Laws in all 50 states permitting people to carry concealed firearms in public have been connected to a rise in violent crimes, according to a new report from researchers at Stanford and Johns Hopkins universities.
The report, published in September and issued as a National Bureau of Economic Research Working Paper last week, adds to a series of studies over the last decade tending to discredit the "more guns, less crime" hypothesis, which argues that right-to-carry laws serve as crime deterrents by allowing ordinary Americans to better protect themselves.
The new findings suggest that right-to-carry laws are "associated with substantially higher rates" of aggravated assault, rape and robbery, Stanford law professor John J. Donohue III, one of the study’s three authors, explained in a press release on Friday. Stanford law student Abhay Aneja and Johns Hopkins doctoral student Alexandria Zhang co-authored the report.
Among violent crimes, the most significant increase came in aggravated assault, which may have risen by nearly 33 percent, according to the report. The researchers also found that from 1999 to 2010, murder rates rose in eight states that adopted right-to-carry laws.
In 2012, there were nearly 9,000 firearm homicides in the United States. A year earlier, more than 21 percent of an estimated 751,131 aggravated assaults in the nation were committed with firearms.
A decade ago, the National Research Council found "no credible evidence" associating concealed-carry laws with either a drop or a rise in violent crimes. It cited weak research models and a lack of sufficient data at the time.
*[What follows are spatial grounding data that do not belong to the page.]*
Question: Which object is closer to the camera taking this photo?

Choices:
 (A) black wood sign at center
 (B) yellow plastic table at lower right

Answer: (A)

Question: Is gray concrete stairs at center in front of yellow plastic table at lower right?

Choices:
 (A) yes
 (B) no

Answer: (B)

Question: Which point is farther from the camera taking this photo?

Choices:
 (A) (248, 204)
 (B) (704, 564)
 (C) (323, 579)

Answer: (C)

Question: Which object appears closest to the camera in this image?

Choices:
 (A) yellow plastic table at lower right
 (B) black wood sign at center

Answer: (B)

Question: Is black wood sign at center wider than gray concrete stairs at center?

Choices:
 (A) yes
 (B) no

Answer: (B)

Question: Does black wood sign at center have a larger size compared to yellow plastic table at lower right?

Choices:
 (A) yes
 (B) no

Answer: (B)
While the NRC panel relied on county-level crime data from 1977 to 2000, the latest report used data from 1979 to 2010, covering an additional 10 years in which right-to-carry laws expanded and adding a net six more years of county and state records.
The report also "corrected a number of flaws in the data" with new statistical methods, Daniel Webster, director of the Johns Hopkins Center for Gun Policy and Research, told The Huffington Post.
Based on the new research, Webster concluded that "right-to-carry laws increase firearm-related assaults" -- though he noted that "the exact magnitude of that effect is uncertain."